First, there was an initiative launched in Washington under President Bill Clinton's administration to recoup funds from the Medicare/Medicaid system. That generated a lot of press "about 400 FBI agents going out specifically to knock on physician and medical group doors to audit and to find upcodings or miscodings," he recalled.
In fact, by 1999, NU was among the publications reporting on the rising exposures for health care providers–the potential for damages and fines under the federal False Claims Act, like treble damages for amounts overcharged and additional fines for every false claim.
Special provisions of the new laws put in place at the time included the "qui tam" provision of the False Claims Act, Mr. Robin recalled, noting that this was a whistleblower provision entitling individual citizens who reported fraud and abuse by health care providers to actually participate in receiving some of the recouped funds.
In addition to the increased perception of risk, Mr. Robin said a new delivery model suggested by an underwriter at Lloyd's changed the sales dynamic for MEDEFENSE. (NAS issues policies on behalf of syndicates at Lloyd's).
The Lloyd's underwriter, which was doing a substantial amount of treaty reinsurance business for physicians malpractice mutuals in the United States, suggested NAS hook up with reinsurance intermediaries to be introduced to their clients–executives of physicians malpractice carriers.
"We came up with a new model, which was basically adding a low-limit [MEDEFENSE] benefit" to the physicians malpractice policy for all insurers or members of a mutual.
In essence, the MEDEFENSE piece is reinsured to Lloyd's, he explained, noting that the add-ons can be sold in this way to RRGs and physicians' associations also.
"Generally, with this model, we try to get the whole spread of business, and in return we waive underwriting. It's administratively efficient. It's like getting a benefit on your credit card," he said.
Mr. Robin said that "at this point, MEDEFENSE is really a benchmark. Just about every physicians' med mal policy out there [has regulatory defense cost coverage] in some way shape or form, whether or not we continue to participate."
Mr. Robin noted that over the years NAS has found new ways to exploit the distribution model with physician insurers, such as offering additional policy add-ons and higher limits.
One increasingly popular add-on is e-MD, a cyber liability privacy policy created in response to the emergence of HIPAA laws put in place in the 1990s addressing the privacy and security of electronic medical records. "This year, all the med mal carriers are waking up to new red-flags rules," he said, referring to Federal Trade Commission rules requiring procedures to detect and mitigate identity theft.

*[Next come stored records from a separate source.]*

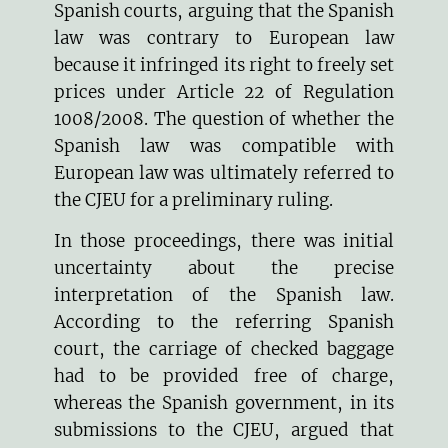
Spanish courts, arguing that the Spanish
law was contrary to European law
because it infringed its right to freely set
prices under Article 22 of Regulation
1008/2008. The question of whether the
Spanish law was compatible with
European law was ultimately referred to
the CJEU for a preliminary ruling.
In those proceedings, there was initial
uncertainty about the precise
interpretation of the Spanish law.
According to the referring Spanish
court, the carriage of checked baggage
had to be provided free of charge,
whereas the Spanish government, in its
submissions to the CJEU, argued that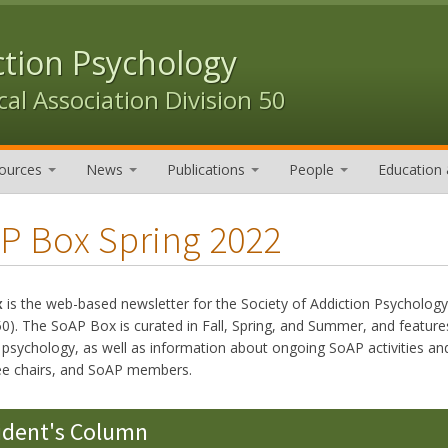
ction Psychology
al Association Division 50
ources
News
Publications
People
Education 
P Box Spring 2022
x
is the web-based newsletter for the Society of Addiction Psycholog
50). The SoAP Box is curated in Fall, Spring, and Summer, and features
n psychology, as well as information about ongoing SoAP activities
e chairs, and SoAP members.
ident's Column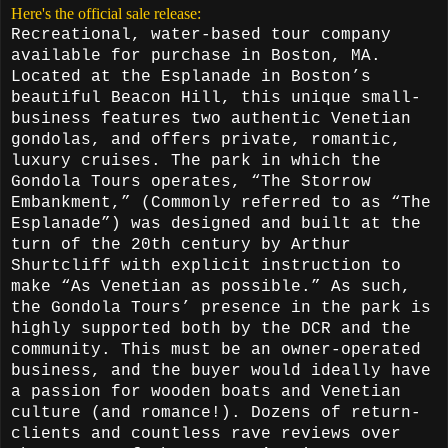
Here's the official sale release:
Recreational, water-based tour company
available for purchase in Boston, MA.
Located at the Esplanade in Boston’s
beautiful Beacon Hill, this unique small-
business features two authentic Venetian
gondolas, and offers private, romantic,
luxury cruises. The park in which the
Gondola Tours operates, “The Storrow
Embankment,” (Commonly referred to as “The
Esplanade”) was designed and built at the
turn of the 20th century by Arthur
Shurtcliff with explicit instruction to
make “As Venetian as possible.” As such,
the Gondola Tours’ presence in the park is
highly supported both by the DCR and the
community. This must be an owner-operated
business, and the buyer would ideally have
a passion for wooden boats and Venetian
culture (and romance!). Dozens of return-
clients and countless rave reviews over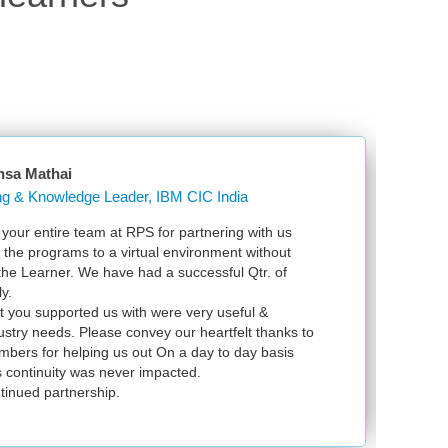
sa Mathai
Learning & Knowledge Leader, IBM CIC India
r entire team at RPS for partnering with us
Just
 the programs to a virtual environment without
VSp
the Learner. We have had a successful Qtr. of
VMwa
.
exa
 you supported us with were very useful &
infr
stry needs. Please convey our heartfelt thanks to
ers for helping us out On a day to day basis
continuity was never impacted.
inued partnership.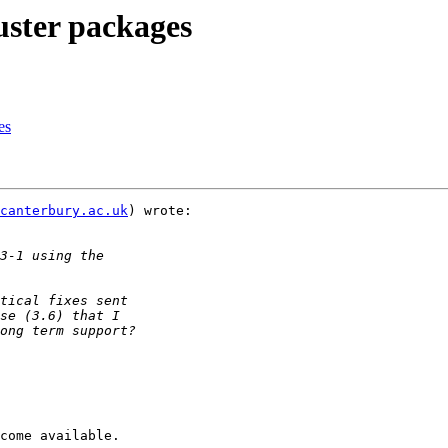
uster packages
es
canterbury.ac.uk
) wrote:

come available.
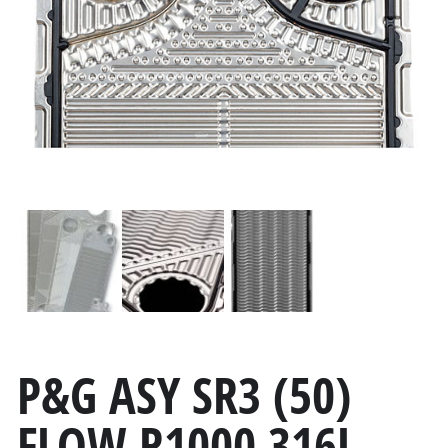
P&G ASY SR3 (50)
FLOW R1000 316L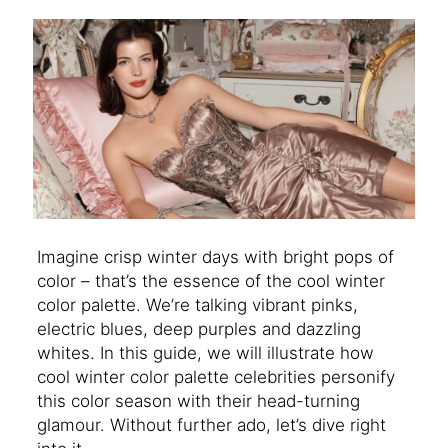
Imagine crisp winter days with bright pops of
color – that’s the essence of the cool winter
color palette. We’re talking vibrant pinks,
electric blues, deep purples and dazzling
whites. In this guide, we will illustrate how
cool winter color palette celebrities personify
this color season with their head-turning
glamour. Without further ado, let’s dive right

There's also been increased demand for MEDEFENSE itself, driven by the emergence of contractors known as RAC auditors, he said–referring to Recovery Audit Contractors hired by the federal government to pursue large Medicare and Medicaid overpayments. "They're sort of bounty hunter contractors that are going out to medical offices trying to find issues," he said, noting that MEDEFENSE's broad coverage for regulatory investigations captures RAC audits.

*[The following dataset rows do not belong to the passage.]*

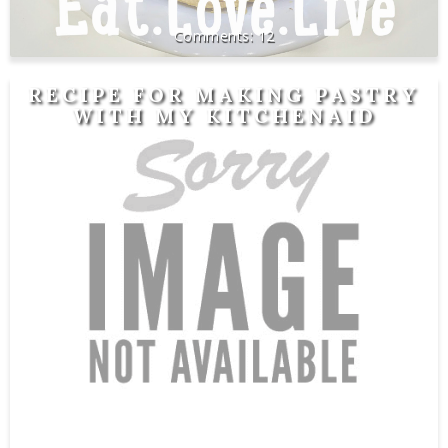
12
RECIPE FOR MAKING PASTRY
WITH MY KITCHENAID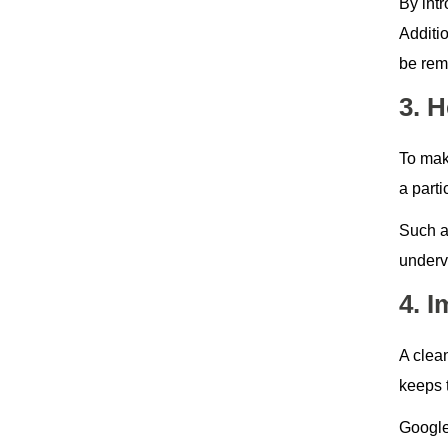
By intr
Additi
be rem
3. 
To make
a part
Such a
underv
4. 
A clean
keeps t
Google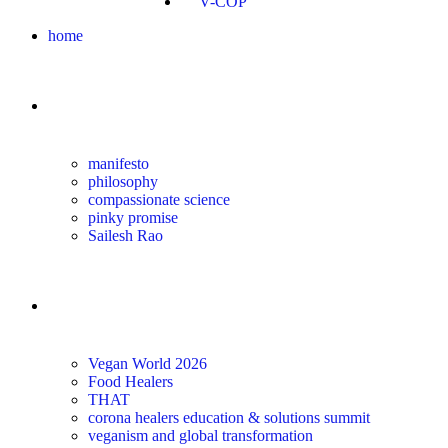
V-COP
home
about
manifesto
philosophy
compassionate science
pinky promise
Sailesh Rao
transform
Vegan World 2026
Food Healers
THAT
corona healers education & solutions summit
veganism and global transformation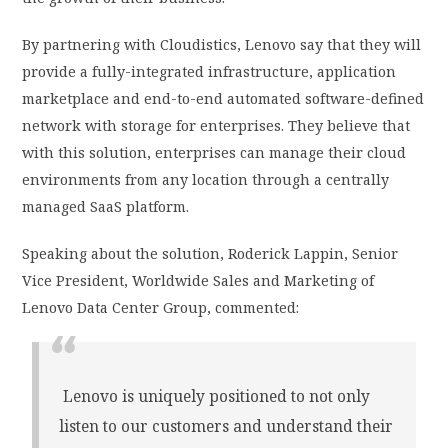
By partnering with Cloudistics, Lenovo say that they will
provide a fully-integrated infrastructure, application
marketplace and end-to-end automated software-defined
network with storage for enterprises. They believe that
with this solution, enterprises can manage their cloud
environments from any location through a centrally
managed SaaS platform.
Speaking about the solution, Roderick Lappin, Senior
Vice President, Worldwide Sales and Marketing of
Lenovo Data Center Group, commented:
Lenovo is uniquely positioned to not only
listen to our customers and understand their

MEDEFENSE has "always been treated like an accordion, so there's a list of perils that we're happy to put in," he said, listing Stark and EMTALA proceedings–the former relating to anti-kickback laws and the latter to emergency medical treatment laws.
"Those weren't that big a deal 10 years ago, but they are now. So we have it standard in MEDEFENSE policies [today]," he added.
"We've had policies that have included representation when an insured has a federal tax audit," he said, highlighting the flexibility with which the policies can be written. "We've had per-diem benefits, where a physician has to sit in front of a state board for some hearing, and they would have some daily benefit that pays them for their time."